香蘭学園
2
男としての本能なのだろう。受け入れたいと思っても心と体はそう簡単には相容れてくれない。
自分はその葛藤と闘っているにも関わらず、相変わらずな日狩に不安を感じていた。
夜になれば身体を求めてやまない。
幸いキスは馴れた。
毎日強引とも言える一方的に日狩がしてくる。
拒否することも出来るのだがそこはやっと朔夜が譲歩できる唯一の一線で、イヤだといいながらも本当はドキドキしてやまない鼓動が高鳴るのをバレるのがイヤだった。
「……。」
押し黙ったまま朔夜がボンヤリ宙を見上げ、頁をめくる手がとまる。
(ただ、アイツはやりたいだけなんだ。『好き』なんて言葉は誰にでも、すぐに吐く最低な奴。)
マイナス思考にばかり頭が働く。日狩へ怒りが込み上げてくるばかり。気持ちに余裕がなくなり収拾できなくてもどかしい。
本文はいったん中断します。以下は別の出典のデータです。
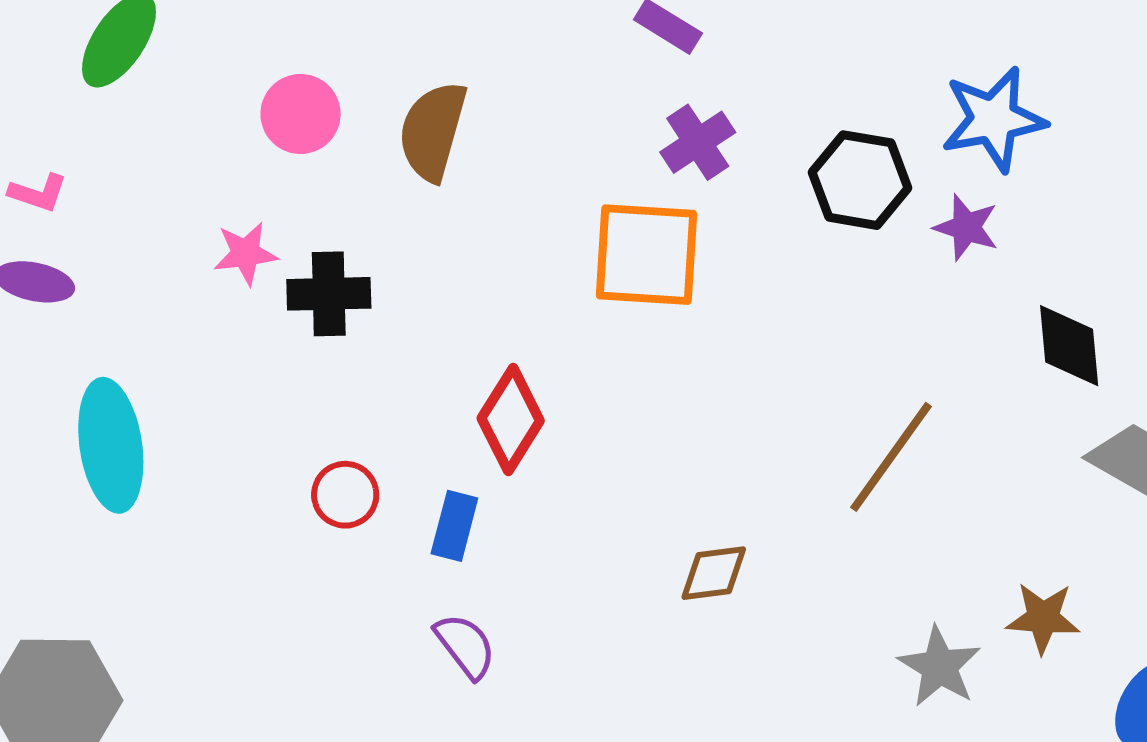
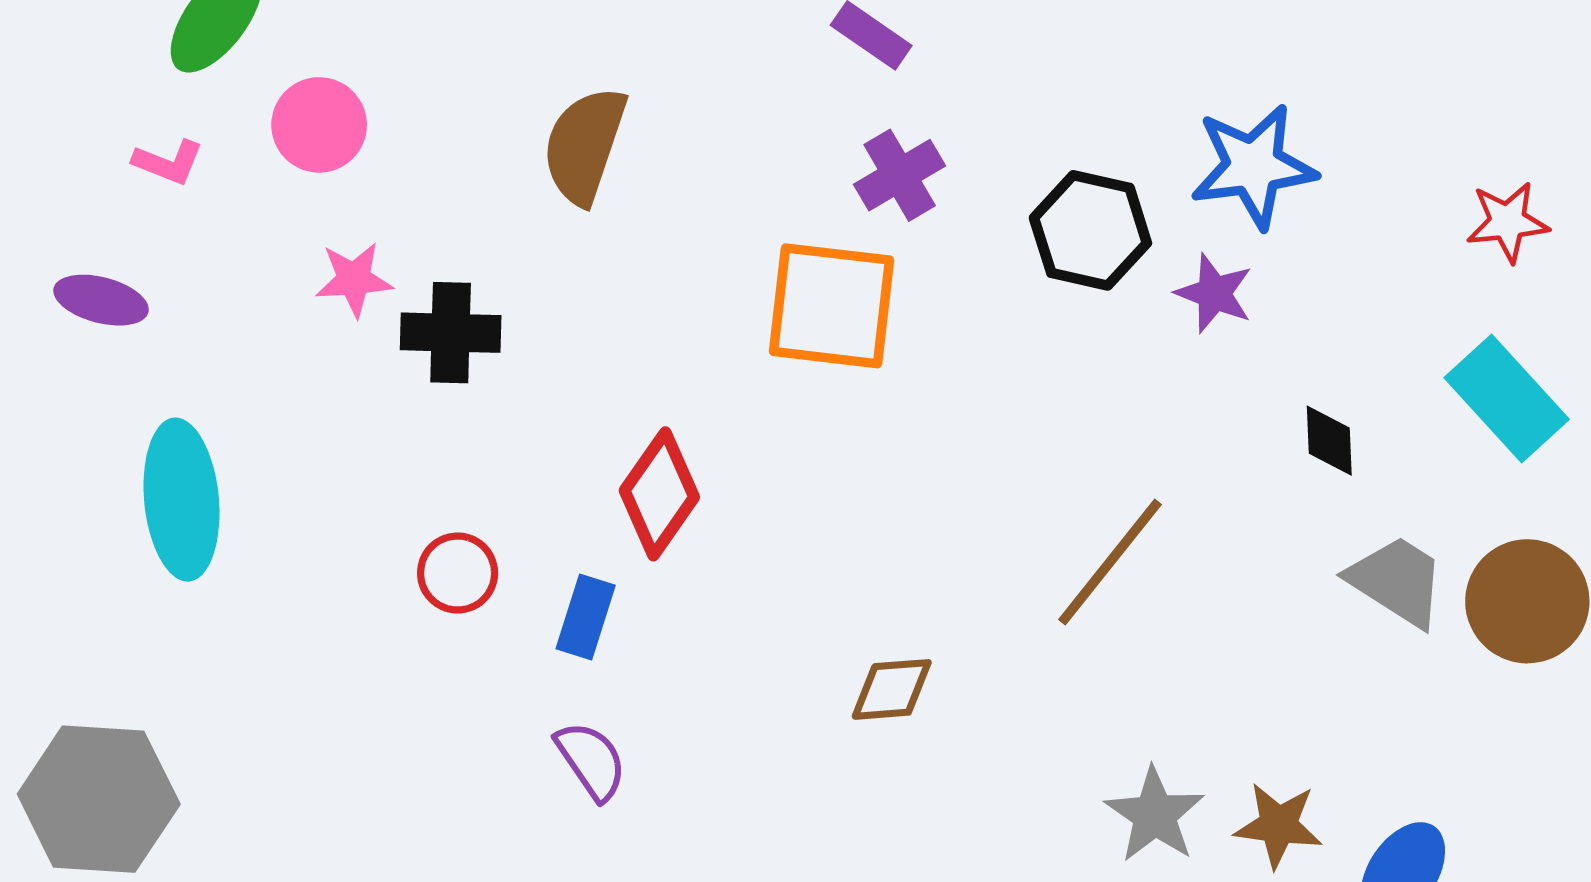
pink circle: (301, 114) -> (319, 125), moved
pink L-shape: (38, 193) -> (168, 162), moved
black diamond: (1069, 346) -> (1329, 441), size x0.7
brown star: (1043, 618) -> (1278, 825), moved

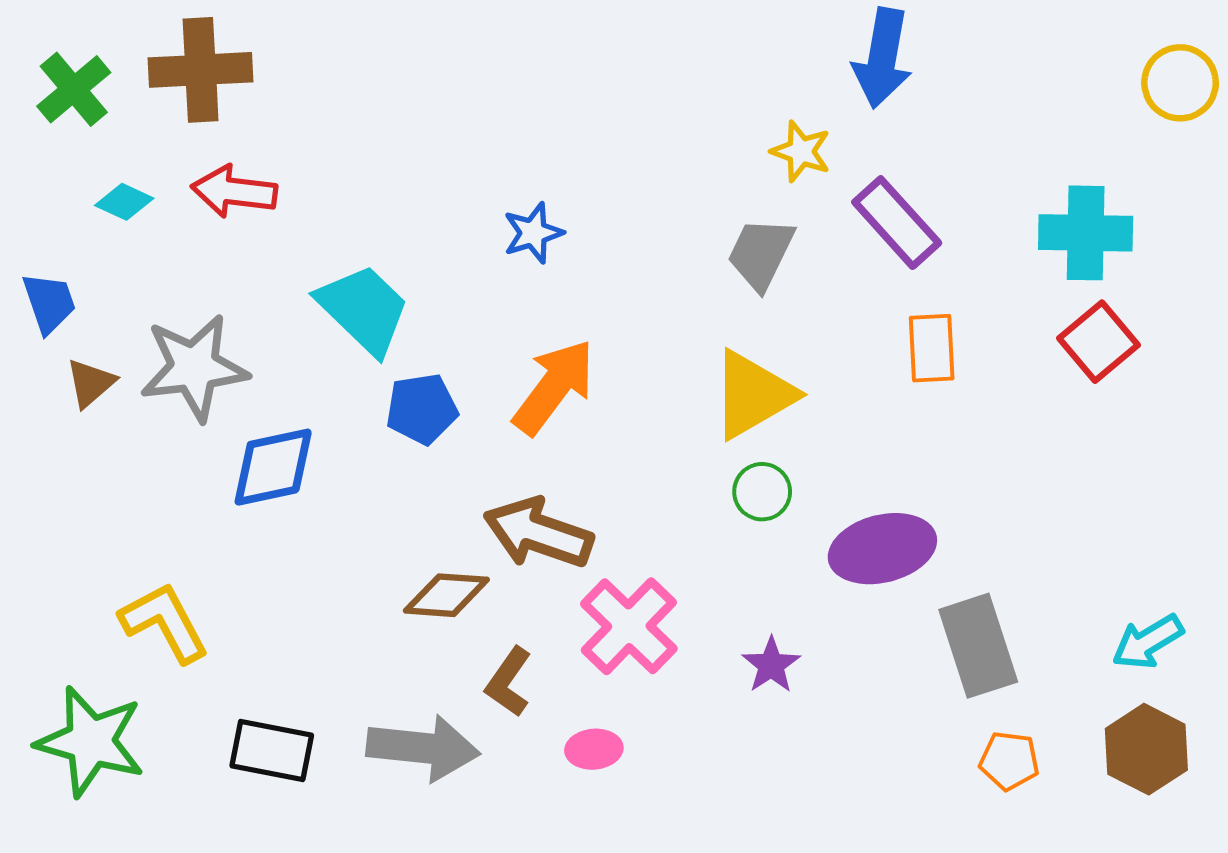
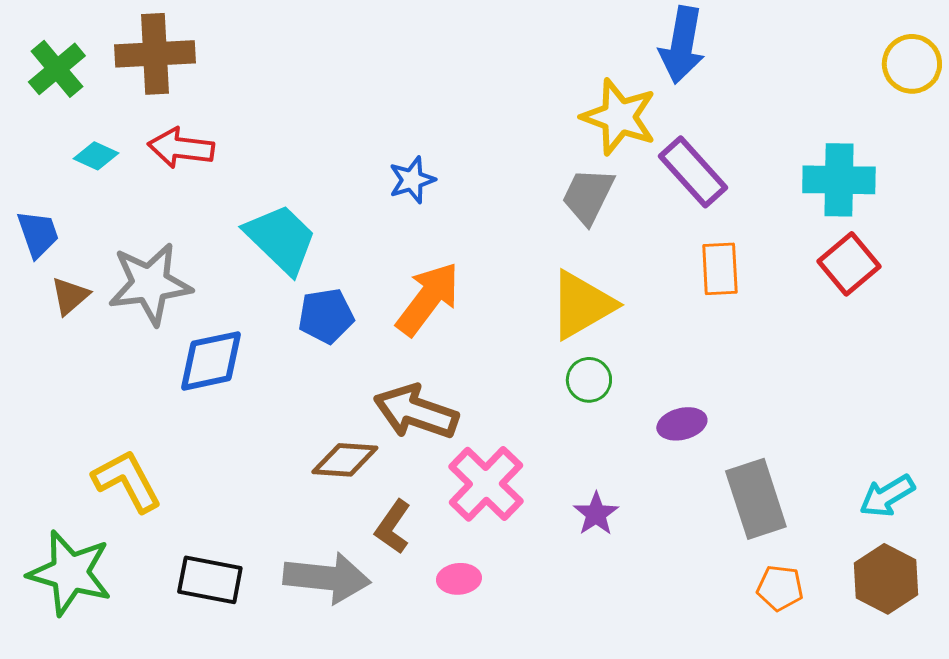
yellow star: (801, 151) -> (619, 117), size x1.6
purple ellipse: (882, 549) -> (682, 424), size x0.6

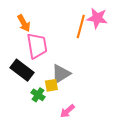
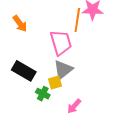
pink trapezoid: (37, 46) -> (61, 43), moved

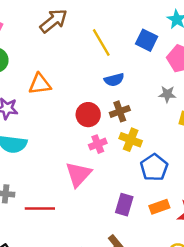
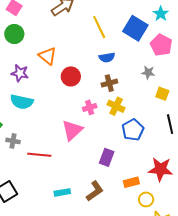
blue square: (147, 40) -> (135, 28), size x1.4
orange triangle: (40, 84) -> (48, 56), turned 42
red circle: (88, 115) -> (71, 76), moved
orange rectangle: (159, 207) -> (131, 182), moved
気付けば先程まで読んでいた雑誌を咄嗟に壁へ投げ付けていた。
「日狩の、ばぁぁか…ッ!!」
音を立てて雑誌が床にバサバサ音を立てて飛散していく。
「何だよ。…ワケわかんない。俺のこと好きだって言ってくれただろ…。」
虚しく部屋の中に朔夜の声は誰に聞こえるわけでもない。
視界は徐々にぼやけ、完全にぼやけた時には声を押し殺して近くにあったクッションに顔を押し付けていた。